Patience. Mais aussi un sentiment d’orgueil retrouvé. Au coin de la rue, Tony, employé municipal de 48 ans, est prêt à jurer que les rapports entre les gens ont changé, qu’Harlem est devenu encore plus hospitalier que par le passé, comme si Obama avait fourni un surplus de confiance, même face à ces Chinois qui, à l’inverse des Noirs, continuent d’ouvrir des épiceries et d’y être employés. «Je ne veux pas qu’Obama soit le président des Noirs, explique-t-il, haussant lui aussi le ton pour prendre la rue à témoin. Je ne veux pas d’un président qui divise. Je ne veux pas d’un président qui nous mette une cuillère d’argent dans la bouche et nous offre une Bentley du simple fait que nous ayons la même couleur de peau. Ce sont des gens comme nous qui ont fait et continuent de faire les Etats-Unis. Ici, nous accueillons tout le monde. Et nous avons tous le même président.»

Comme Tony, nombreux sont les analystes qui ont voulu voir le début d’une Amérique «post-raciale» dans l’arrivée d’Obama à la Maison-Blanche. Un dénouement précipité? Richard Alba* est habitué à compter avec le temps long. Ce professeur de Harvard, l’un des démographes les plus réputés du pays, n’a aucune peine à rappeler le long processus à l’œuvre. L’odieuse histoire de l’esclavage; le «racisme terrible» qui commande encore les réactions d’une partie de la population blanche; l’inégalité criante qui régit un système éducatif incapable de fournir aux enfants noirs les mêmes outils et capacités d’intégration qu’aux enfants blancs. Mais le démographe inverse aussi le problème, rendant plus frappant encore le changement de ton qui s’est opéré à Harlem: «Historiquement, les Noirs n’ont jamais cru la société américaine capable de bien les traiter. C’est ce manque de confiance qui les place dans une mauvaise position pour s’extirper de leur condition.»

Ce facteur n’est pas seulement un handicap face à la population blanche qui contrôle encore le gros des postes de pouvoir. Il explique aussi en partie pourquoi les Noirs s’en tirent comparativement moins bien que les autres minorités, les Asiatiques ou les Hispaniques, arrivés pourtant bien après eux.

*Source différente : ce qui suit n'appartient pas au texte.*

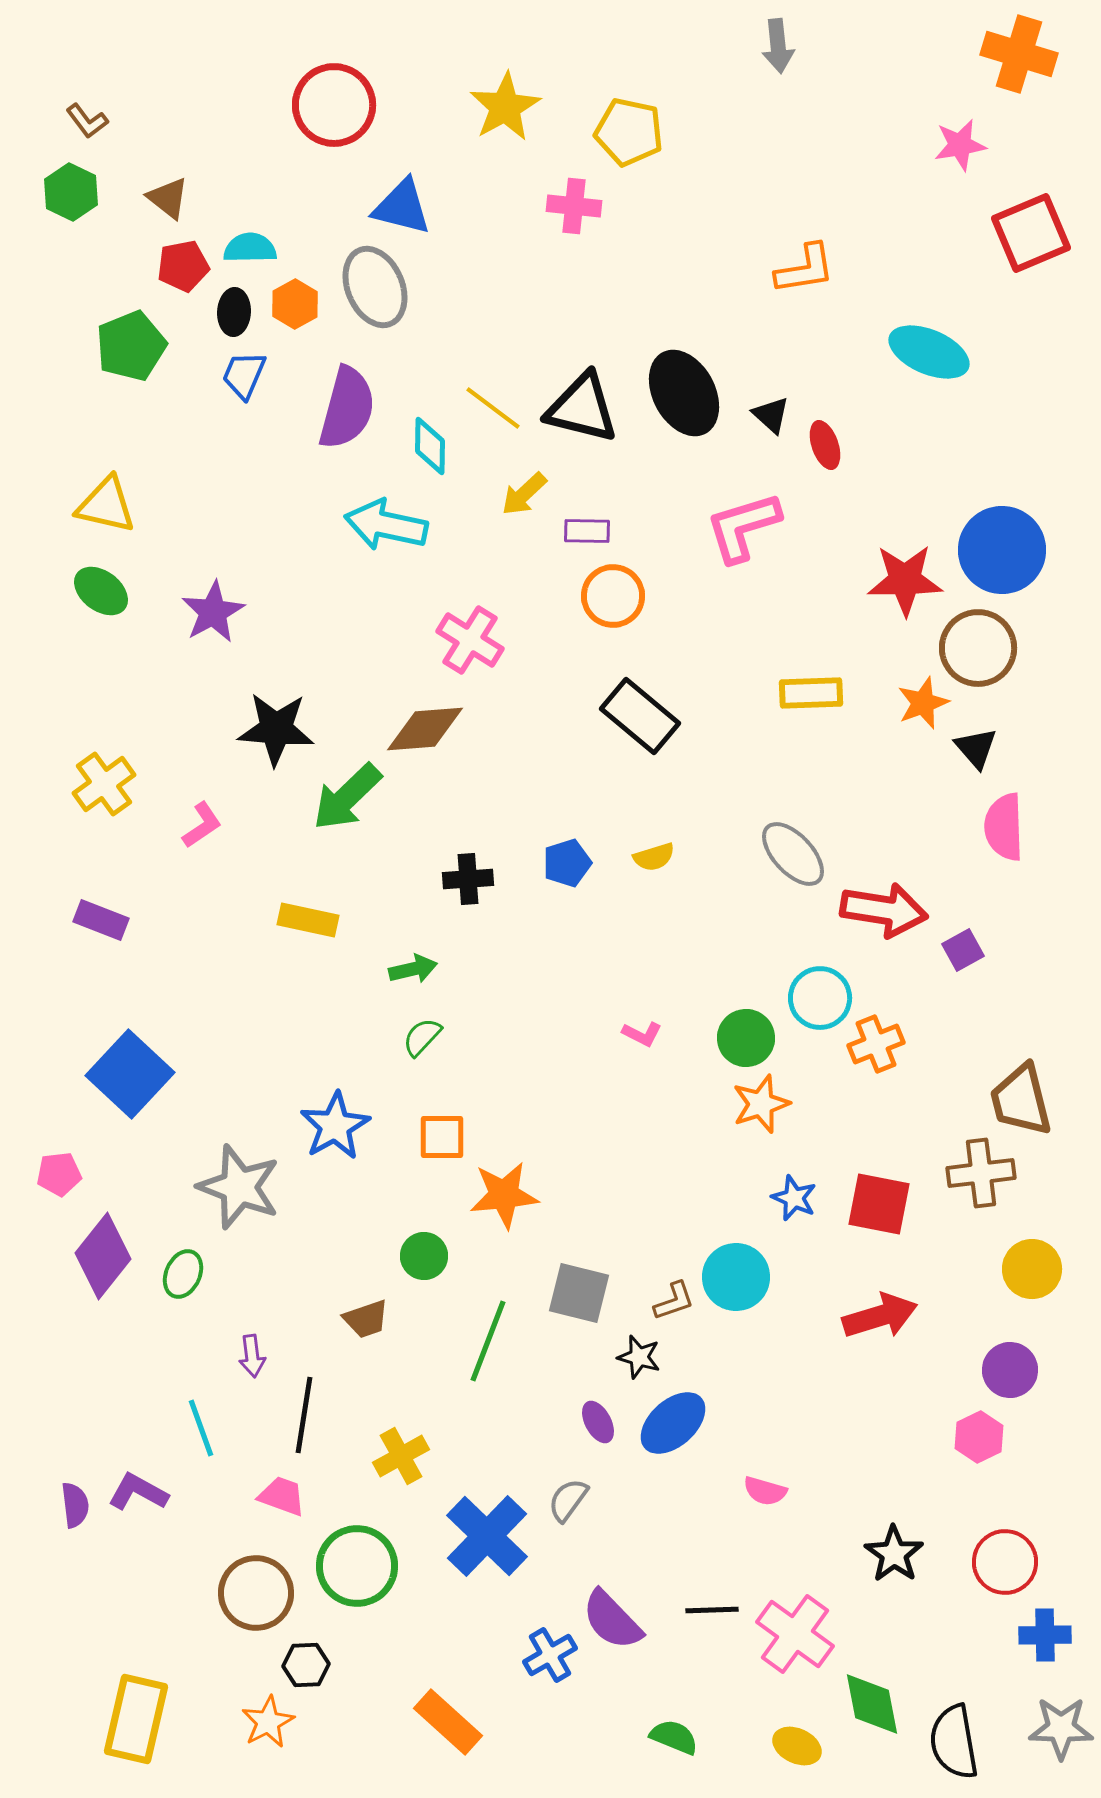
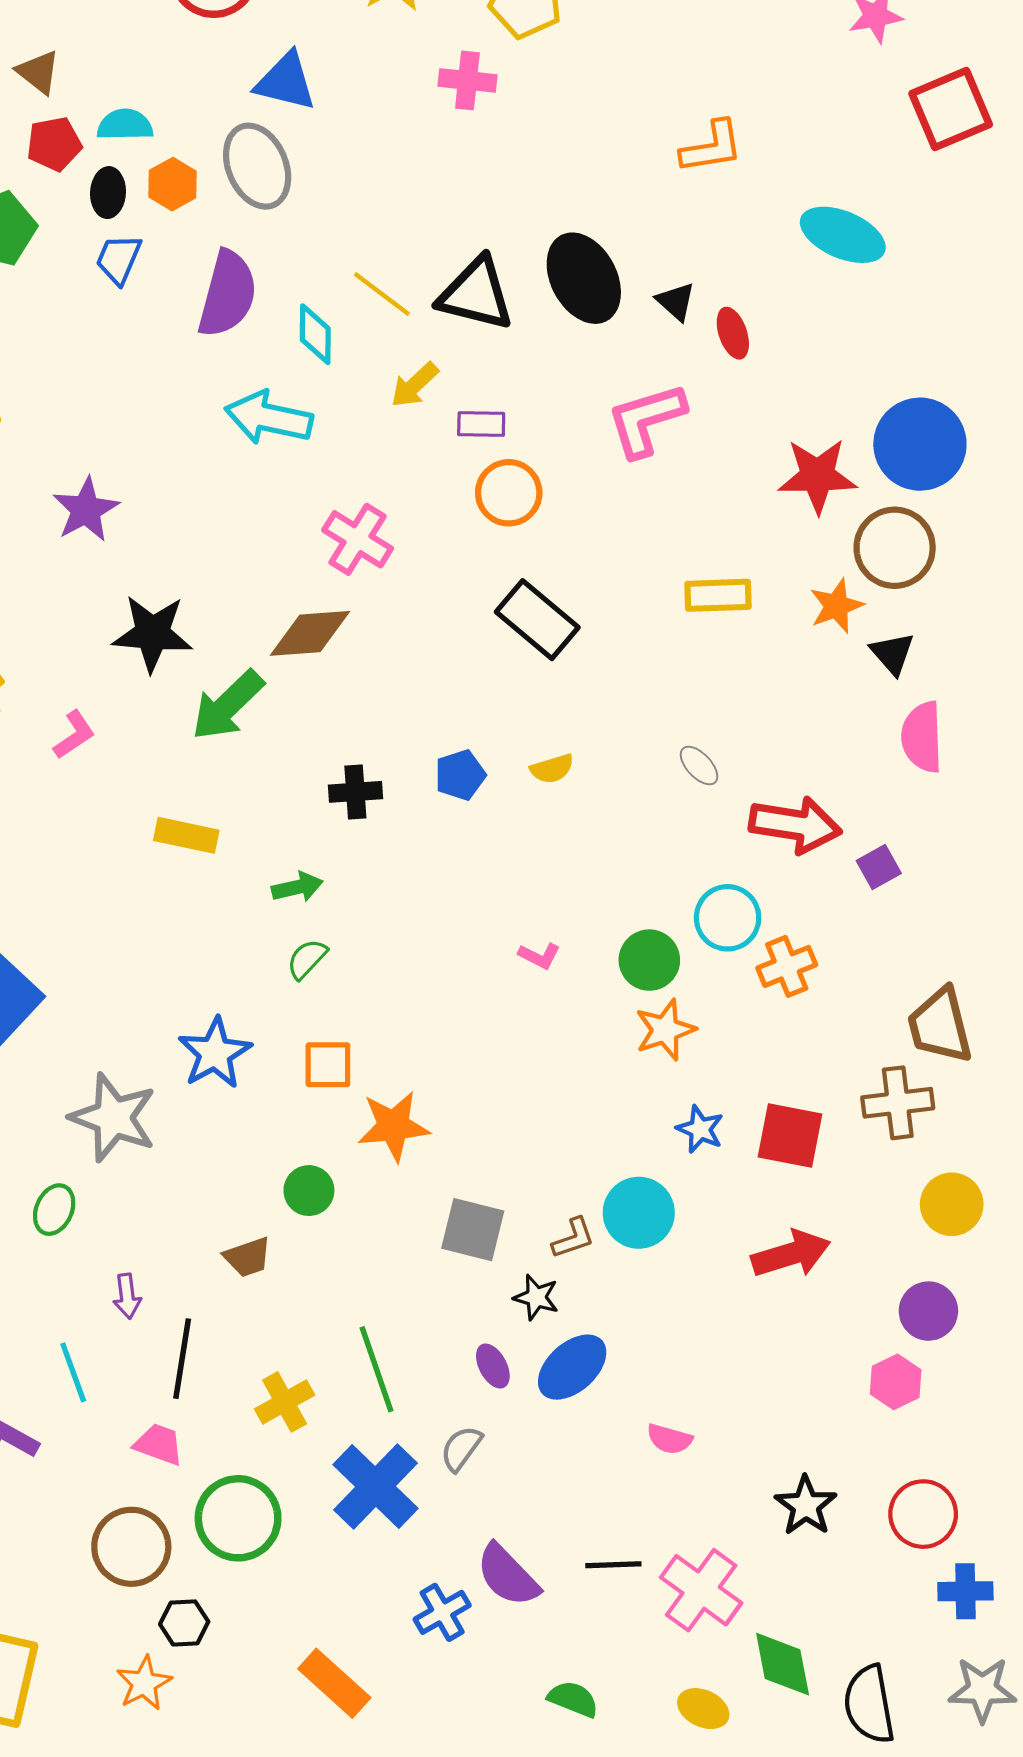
gray ellipse: (793, 854) -> (699, 766), size x0.6
green line: (488, 1341) -> (377, 1369), moved, turned -40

Lewis Roman ne le dira pas. Mais il sait que son travail ne sert à rien. Avec d’autres militants démocrates, il vient de passer deux jours à parsemer Harlem de pancartes pour appeler les électeurs à participer au scrutin municipal de ce mardi. Sans trop y croire, les démocrates comptent sur «l’effet Obama» pour tenter de déloger le très populaire maire de New York, Mike Bloomberg, inscrit chez les républicains. «Les gens commencent à montrer des signes de nervosité, concède-t-il, en parlant du premier bilan de l’administration Obama. C’est à nous de leur rappeler dans quel trou nous avait plongés l’administration précédente. Et de continuer à travailler pour que nous puissions tous remonter la pente ensemble.»

Retour au temps long des démographes. Et, paradoxalement, à un certain optimisme: pour Richard Alba, la présence de Barack Obama à la Maison-Blanche coïncide en effet avec un phénomène qu’il décrit comme une «opportunité inhabituelle» pour les Etats-Unis. Bientôt, note-t-il, les représentants du baby-boom commenceront à partir en masse à la retraite, ce qui devrait provoquer un formidable appel d’air sur le marché du travail et particulièrement au sein des postes à responsabilité, jusqu’ici réservés à l’élite blanche. «La grande question, souligne toutefois le professeur, est de savoir si ce sont les Noirs qui bénéficieront de cette chance historique, ou s’ils se feront devancer par les enfants d’immigrants, notamment hispaniques.»

* Dernier ouvrage: Blurring the color Line, Harvard University Press.